Thank you so much in advance.
Let me first try to fill the notational gaps in your question.
$\nabla^1$ is certainly the standard $1$-simplex in $\mathbb R^2$. The elements of $H_1(X)$ are homology classes $[\sum m_i \delta_i]$ of chains $\sum m_i \delta_i$, where $\delta_i : \nabla^1 \to X$ are singular $1$-simplices and $m_i \in \mathbb Z$.
If you take a closed path $\sigma: I \to X$ based at $x_0$, you get an induced $\sigma' : S^1 \to X$ such that $\sigma' \circ u = \sigma$. This map induces the homomorphism $\sigma'_* : H_1(S^1) \to H_1(X)$.
By definition $\sigma \circ n = \sigma' \circ u \circ n : \nabla^1 \to X$. Also note $u \circ n : \nabla^1 \to S^1$. Thus by definition of induced maps $$\sigma'_*([u \circ n]) = [\sigma' \circ u \circ n] = [\sigma \circ n] .$$
The map $\psi : \pi_1(X,x_0) \to H_1(X)$ is now defined by $$\psi([\sigma]) = \sigma'_*([u \circ n]) .$$ It remains to show that $\psi$ is well-defined.
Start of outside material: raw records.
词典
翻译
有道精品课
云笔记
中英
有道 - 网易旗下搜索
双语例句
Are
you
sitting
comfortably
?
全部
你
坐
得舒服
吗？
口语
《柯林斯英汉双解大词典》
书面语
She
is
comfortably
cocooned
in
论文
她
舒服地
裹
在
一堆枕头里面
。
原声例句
That is, if we have a closed path $\gamma: I \to X$ based at $x_0$ which is path-homotopic to $\sigma$, then $\sigma'_*([u \circ n]) = \gamma'_*([u \circ n])$. But this is obvious: Since the paths $\sigma, \gamma$ are path-homotopic, the induced maps $\sigma', \gamma' : S^1 \to X$ are homotopic and therefore $\sigma'_* = \gamma'_*$.